> **About this task**
Please transcribe exactly, and only, the lines of the data below between the line holding "démarches non autorisées." and the line holding "Beaucoup d’articles simplifient", inclusive.

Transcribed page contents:

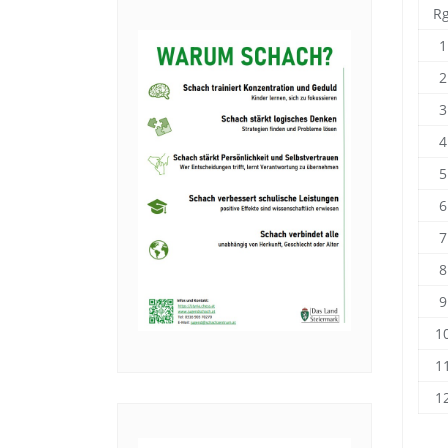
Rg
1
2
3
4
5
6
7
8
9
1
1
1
...
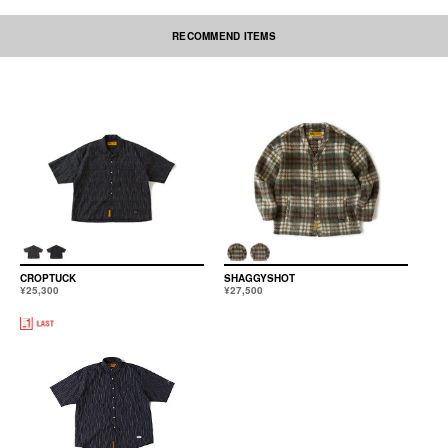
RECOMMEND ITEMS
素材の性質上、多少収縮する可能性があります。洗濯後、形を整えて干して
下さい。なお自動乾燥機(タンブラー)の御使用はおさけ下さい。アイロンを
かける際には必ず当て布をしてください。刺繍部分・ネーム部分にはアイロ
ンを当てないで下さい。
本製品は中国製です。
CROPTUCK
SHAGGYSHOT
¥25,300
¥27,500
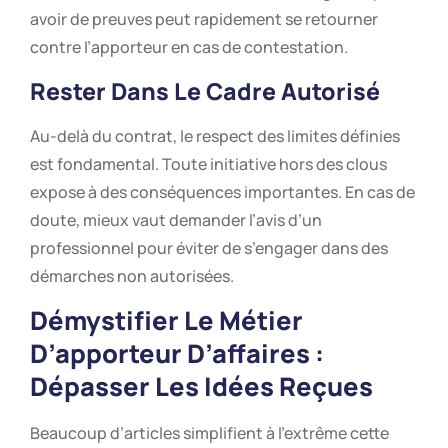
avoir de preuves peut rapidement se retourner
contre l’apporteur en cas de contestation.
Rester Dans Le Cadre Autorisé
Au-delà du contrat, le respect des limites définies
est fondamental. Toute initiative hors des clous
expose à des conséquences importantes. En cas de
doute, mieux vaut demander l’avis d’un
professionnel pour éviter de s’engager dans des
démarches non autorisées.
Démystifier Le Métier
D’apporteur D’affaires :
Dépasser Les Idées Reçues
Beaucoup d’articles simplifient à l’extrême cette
---
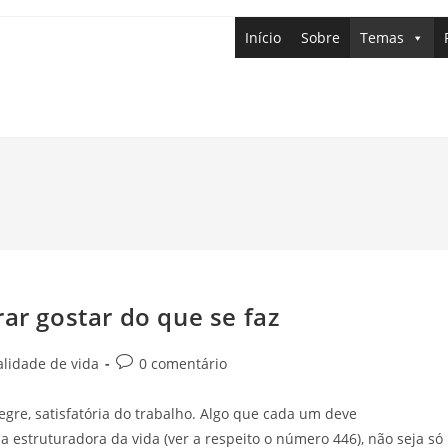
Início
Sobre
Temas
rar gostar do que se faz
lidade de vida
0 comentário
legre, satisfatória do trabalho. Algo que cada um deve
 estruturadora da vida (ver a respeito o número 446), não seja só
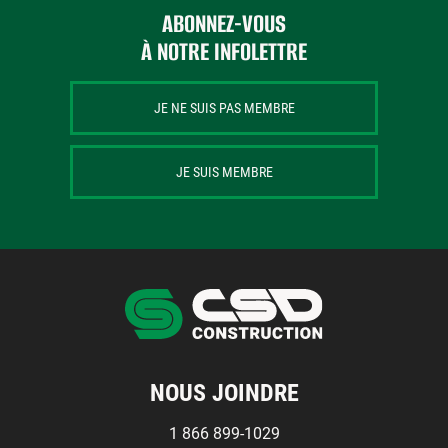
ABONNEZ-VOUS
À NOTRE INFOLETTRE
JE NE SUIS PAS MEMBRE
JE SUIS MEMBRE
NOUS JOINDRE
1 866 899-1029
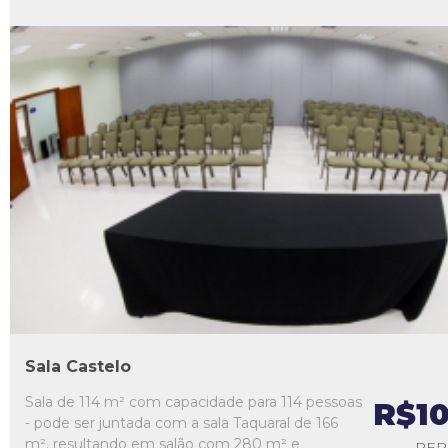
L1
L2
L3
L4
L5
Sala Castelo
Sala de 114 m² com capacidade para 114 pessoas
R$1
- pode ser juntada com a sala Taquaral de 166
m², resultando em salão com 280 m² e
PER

> **Task answer**
démarches non autorisées.
Démystifier Le Métier
D’apporteur D’affaires :
Dépasser Les Idées Reçues
Beaucoup d’articles simplifient à l’extrême cette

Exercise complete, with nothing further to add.